Minnesota’s 2026 update is a major change in setting standards (15 minutes / 30 minutes), but it still looks structurally different: it focuses on consecutive hours worked and does not mirror California’s two-meal framework for long shifts. (MN Department of Labor and Industry) 

Practical Takeaways for Minnesota Workers 

  1. Track the “consecutive hours” part. The meal break trigger is tied to working six or more consecutive hours. 
  2. Short breaks should be paid. If your “break” is under 20 minutes and you’re clocked out, that’s a red flag. 
  3. Watch for staffing-based break denials. “We’re too busy” doesn’t erase the obligation to allow breaks. The question is whether your workplace practices make breaks realistically possible. If understaffing, or other obligations such as patient obligations in a clinical or hospital setting, or customer obligations in a retail setting, do not allow breaks, then the employer is likely not meeting the 2026 standard. 
  4. Know the remedy changed. Minnesota now spells out a monetary remedy for missed/denied breaks (two times the amount earned during the break). 

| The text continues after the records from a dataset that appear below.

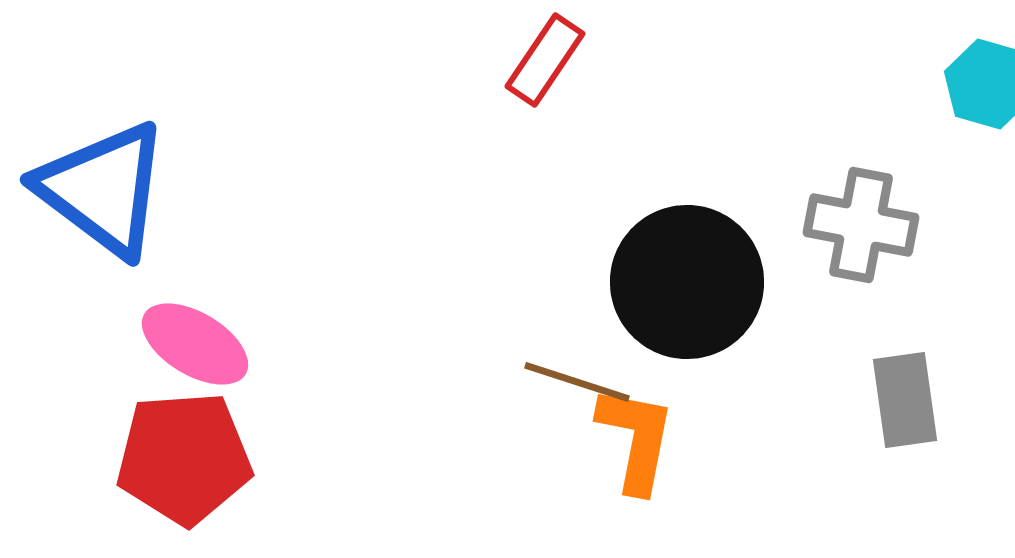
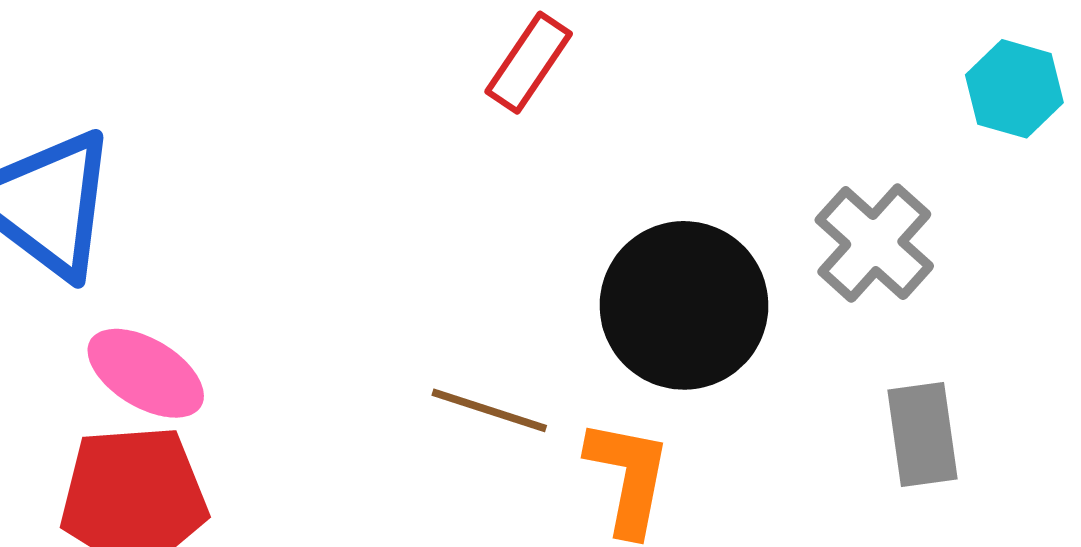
gray cross: (861, 225) -> (874, 243), turned 31
brown line: (577, 382) -> (489, 410), moved

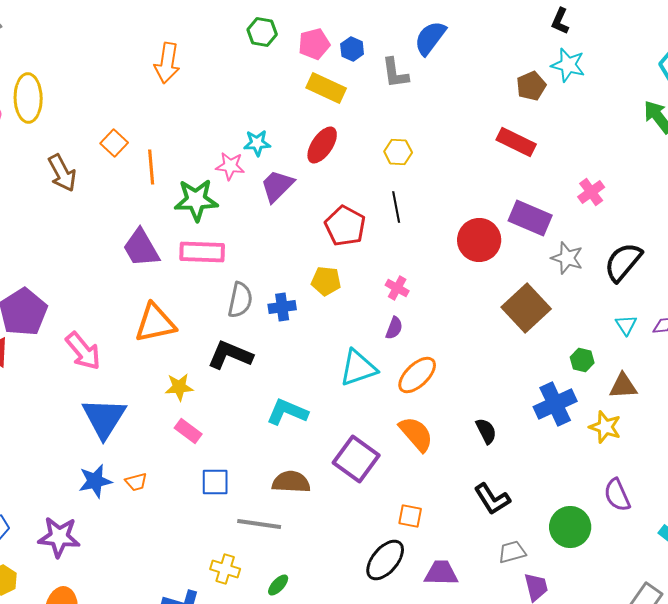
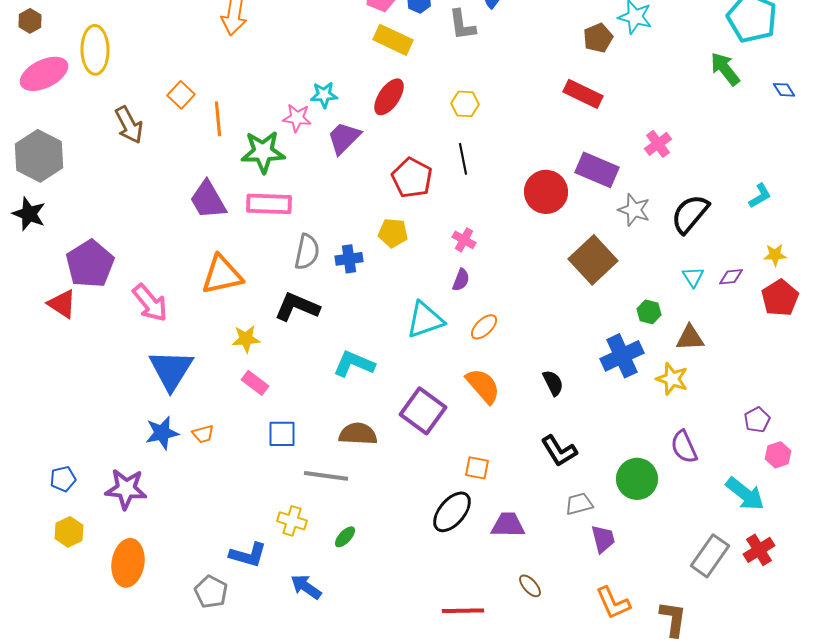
orange ellipse: (417, 375) -> (484, 327), size x0.7

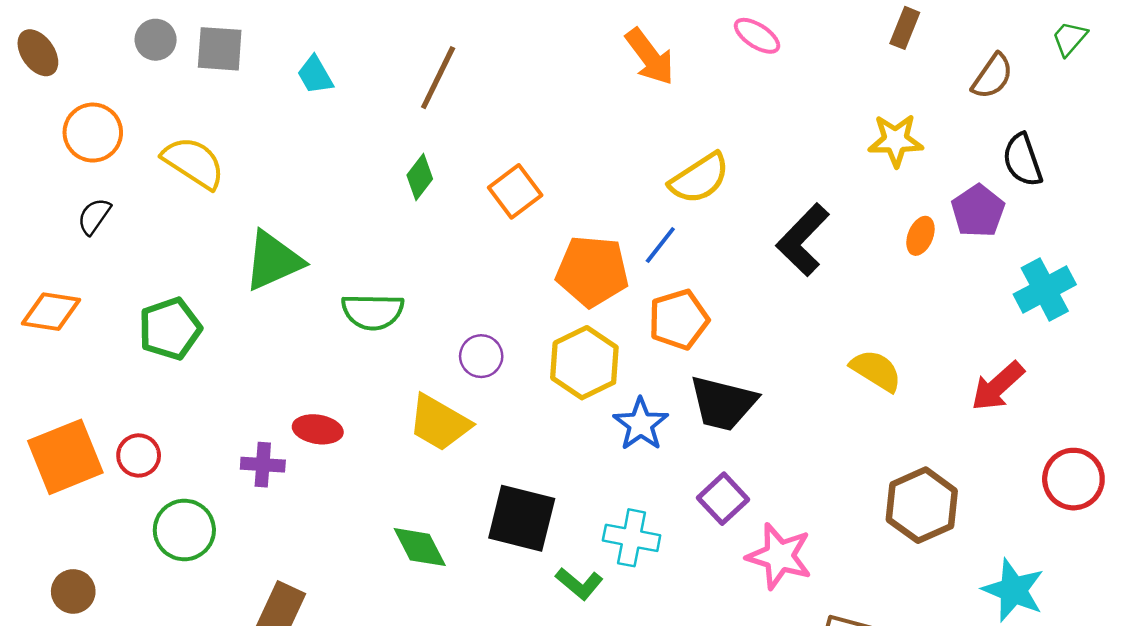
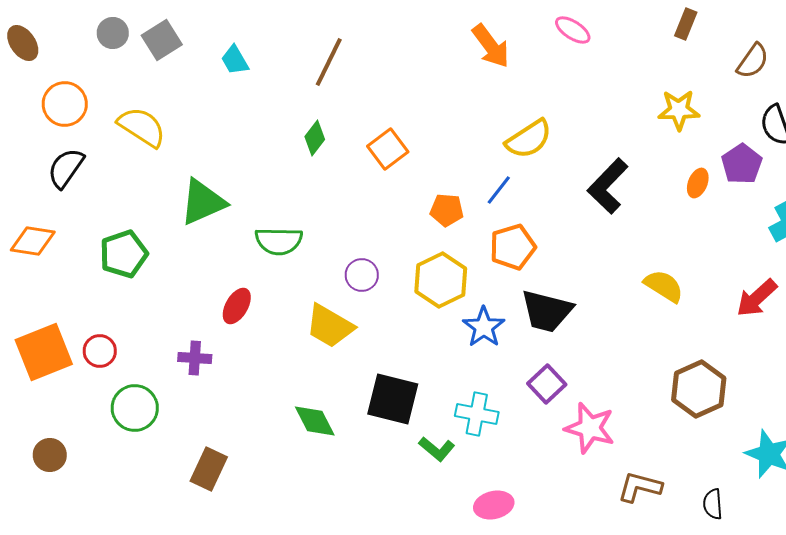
gray square: (220, 49) -> (162, 40), turned -36
black semicircle: (94, 216) -> (66, 168), size x1.4
orange pentagon: (592, 271) -> (447, 210), size x0.6
red ellipse: (318, 429) -> (237, 306), moved, turned -69

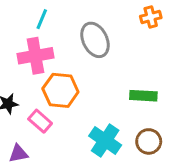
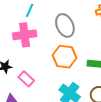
orange hexagon: (60, 90) -> (65, 57), moved

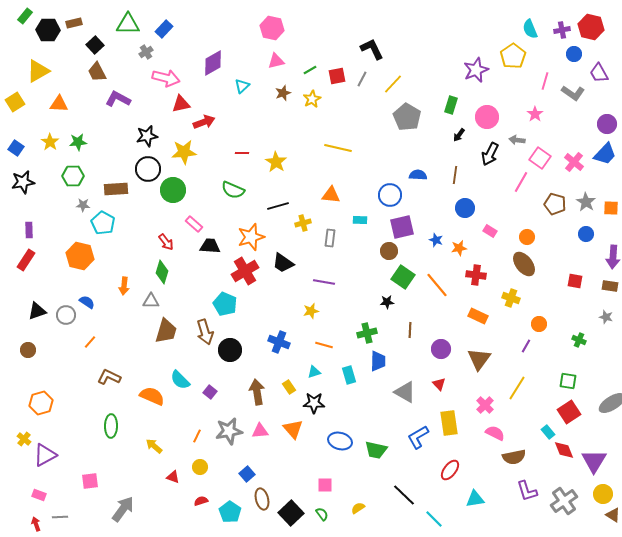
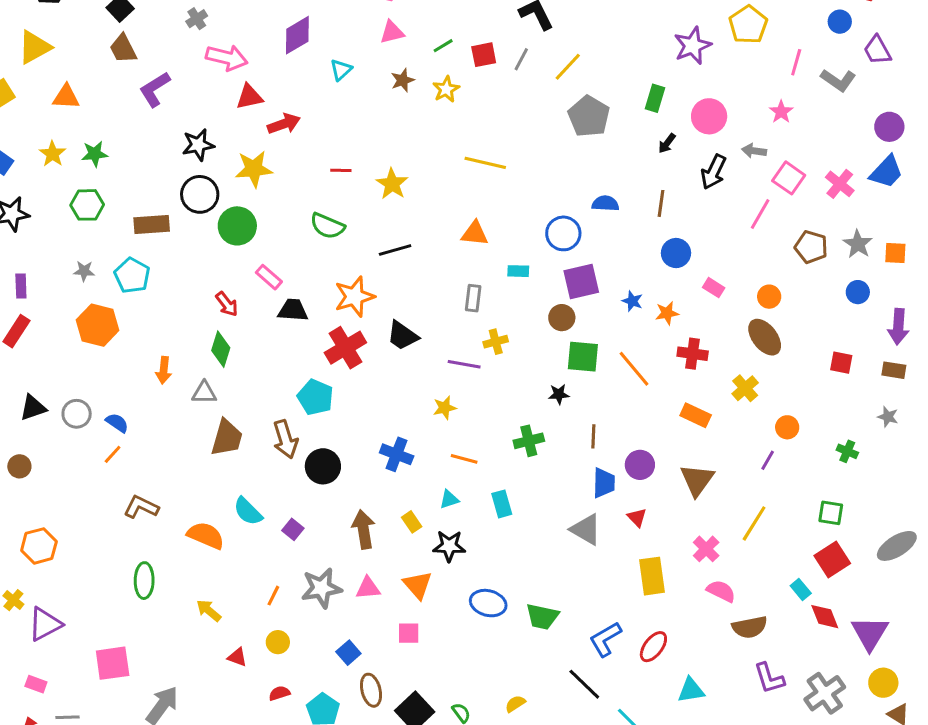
purple L-shape: (118, 99) -> (155, 89), turned -60
gray star: (83, 205) -> (84, 271), moved
yellow cross: (303, 223) -> (496, 342), moved
green square: (403, 277) -> (583, 357), turned -30
yellow cross: (511, 298) -> (745, 388), turned 30
blue semicircle: (87, 302) -> (117, 423), moved
blue trapezoid: (378, 361) -> (604, 483), moved
blue L-shape: (418, 437) -> (605, 639), moved
pink square: (90, 481) -> (113, 663), size x1.4
pink square: (325, 485) -> (409, 633), moved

Minnesota Employment Attorney 

If you believe you are not being paid for all of the time you have worked, including time you should have been allowed for required breaks, we invite you to schedule a consultation with an employment law attorney in our California, Texas, Washington D.C. or Puerto Rico offices. 

Schneider Wallace Cottrell Kim LLP is a national law firm that represents employees in a wide range of employment law cases, including class action lawsuits involving the failure to pay wages, overtime pay and commissions. Contact us at 1-800-689-0024 or info@schneiderwallace.com.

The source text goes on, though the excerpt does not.